• [Data for this exercise]:
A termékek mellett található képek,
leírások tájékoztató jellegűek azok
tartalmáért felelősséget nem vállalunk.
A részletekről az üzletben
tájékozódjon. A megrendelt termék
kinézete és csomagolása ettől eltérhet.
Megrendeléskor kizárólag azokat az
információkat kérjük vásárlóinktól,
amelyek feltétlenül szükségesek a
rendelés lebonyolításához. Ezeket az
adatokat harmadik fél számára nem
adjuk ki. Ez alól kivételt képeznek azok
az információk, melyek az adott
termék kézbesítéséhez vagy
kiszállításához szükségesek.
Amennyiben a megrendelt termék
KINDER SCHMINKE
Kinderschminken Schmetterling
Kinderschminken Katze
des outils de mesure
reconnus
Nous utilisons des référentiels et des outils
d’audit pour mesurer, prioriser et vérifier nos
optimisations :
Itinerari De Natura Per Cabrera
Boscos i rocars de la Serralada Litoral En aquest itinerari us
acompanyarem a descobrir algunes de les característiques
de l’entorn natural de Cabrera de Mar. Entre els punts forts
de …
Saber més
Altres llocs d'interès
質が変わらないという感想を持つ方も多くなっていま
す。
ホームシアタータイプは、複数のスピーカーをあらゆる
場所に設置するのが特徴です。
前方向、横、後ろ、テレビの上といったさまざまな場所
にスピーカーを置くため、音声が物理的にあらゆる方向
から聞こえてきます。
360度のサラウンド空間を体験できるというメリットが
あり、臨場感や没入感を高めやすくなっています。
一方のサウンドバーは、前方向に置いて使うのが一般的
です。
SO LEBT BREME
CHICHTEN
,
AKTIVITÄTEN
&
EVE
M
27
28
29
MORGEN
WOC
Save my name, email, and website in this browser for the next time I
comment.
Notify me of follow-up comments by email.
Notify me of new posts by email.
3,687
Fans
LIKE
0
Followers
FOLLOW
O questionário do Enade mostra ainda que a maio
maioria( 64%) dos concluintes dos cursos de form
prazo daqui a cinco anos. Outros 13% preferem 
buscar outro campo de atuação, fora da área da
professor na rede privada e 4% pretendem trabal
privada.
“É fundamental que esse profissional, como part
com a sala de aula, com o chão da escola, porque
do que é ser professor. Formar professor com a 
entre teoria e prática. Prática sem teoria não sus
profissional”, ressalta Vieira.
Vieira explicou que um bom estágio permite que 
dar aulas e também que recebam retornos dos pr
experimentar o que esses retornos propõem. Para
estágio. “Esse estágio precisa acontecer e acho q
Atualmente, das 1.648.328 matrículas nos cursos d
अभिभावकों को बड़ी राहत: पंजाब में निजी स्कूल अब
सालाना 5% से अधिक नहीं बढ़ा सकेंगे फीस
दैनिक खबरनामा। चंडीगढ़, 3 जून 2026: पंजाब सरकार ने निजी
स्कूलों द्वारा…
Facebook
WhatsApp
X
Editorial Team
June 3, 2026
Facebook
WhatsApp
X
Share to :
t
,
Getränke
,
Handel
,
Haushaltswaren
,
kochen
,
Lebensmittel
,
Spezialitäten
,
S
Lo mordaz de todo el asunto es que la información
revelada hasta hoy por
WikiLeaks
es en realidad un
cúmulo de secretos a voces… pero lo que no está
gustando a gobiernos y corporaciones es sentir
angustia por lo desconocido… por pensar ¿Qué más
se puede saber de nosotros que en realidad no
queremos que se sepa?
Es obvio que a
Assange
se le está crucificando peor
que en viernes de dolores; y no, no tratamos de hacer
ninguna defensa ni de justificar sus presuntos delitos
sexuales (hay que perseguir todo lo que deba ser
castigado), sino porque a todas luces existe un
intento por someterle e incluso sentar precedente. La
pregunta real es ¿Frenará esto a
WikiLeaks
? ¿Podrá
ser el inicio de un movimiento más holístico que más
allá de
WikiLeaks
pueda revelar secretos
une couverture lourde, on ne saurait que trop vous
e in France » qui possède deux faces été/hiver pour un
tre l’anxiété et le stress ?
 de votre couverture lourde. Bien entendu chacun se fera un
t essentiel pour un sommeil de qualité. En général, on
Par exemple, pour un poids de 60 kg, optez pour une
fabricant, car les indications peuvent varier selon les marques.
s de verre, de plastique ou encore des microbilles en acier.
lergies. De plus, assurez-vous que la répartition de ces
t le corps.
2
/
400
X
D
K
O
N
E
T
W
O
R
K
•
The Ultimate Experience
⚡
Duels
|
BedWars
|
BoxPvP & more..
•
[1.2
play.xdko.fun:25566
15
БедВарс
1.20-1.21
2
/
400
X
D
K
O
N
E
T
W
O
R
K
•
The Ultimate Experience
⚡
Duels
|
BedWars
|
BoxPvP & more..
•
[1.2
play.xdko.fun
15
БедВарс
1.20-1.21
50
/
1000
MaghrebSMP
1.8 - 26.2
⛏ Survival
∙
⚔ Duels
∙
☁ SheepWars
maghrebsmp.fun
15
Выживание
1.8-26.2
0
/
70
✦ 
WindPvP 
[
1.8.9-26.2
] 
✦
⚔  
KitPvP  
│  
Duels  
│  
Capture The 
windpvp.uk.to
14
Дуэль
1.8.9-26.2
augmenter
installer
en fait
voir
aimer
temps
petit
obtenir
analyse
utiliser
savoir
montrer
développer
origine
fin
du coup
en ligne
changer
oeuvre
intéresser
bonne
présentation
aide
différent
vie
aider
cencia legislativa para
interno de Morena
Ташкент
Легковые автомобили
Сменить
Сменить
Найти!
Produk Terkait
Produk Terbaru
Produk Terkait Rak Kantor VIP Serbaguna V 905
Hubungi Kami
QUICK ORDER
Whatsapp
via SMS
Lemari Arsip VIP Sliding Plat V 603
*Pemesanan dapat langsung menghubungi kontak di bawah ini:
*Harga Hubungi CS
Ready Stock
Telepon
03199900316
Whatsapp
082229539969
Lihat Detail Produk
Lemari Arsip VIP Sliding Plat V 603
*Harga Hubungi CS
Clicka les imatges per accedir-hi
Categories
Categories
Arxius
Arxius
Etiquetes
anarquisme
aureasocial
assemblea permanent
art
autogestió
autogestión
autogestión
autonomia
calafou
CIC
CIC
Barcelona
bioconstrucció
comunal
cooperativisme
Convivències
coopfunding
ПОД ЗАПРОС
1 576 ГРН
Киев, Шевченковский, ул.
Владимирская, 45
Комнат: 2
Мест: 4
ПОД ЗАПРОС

• [What is required]: Will you return exactly the lines above from the one with "castigado), sino porque" down to the one with "pueda revelar secretos", counting both as part of the range?

• [Task result]:
castigado), sino porque a todas luces existe un
intento por someterle e incluso sentar precedente. La
pregunta real es ¿Frenará esto a
WikiLeaks
? ¿Podrá
ser el inicio de un movimiento más holístico que más
allá de
WikiLeaks
pueda revelar secretos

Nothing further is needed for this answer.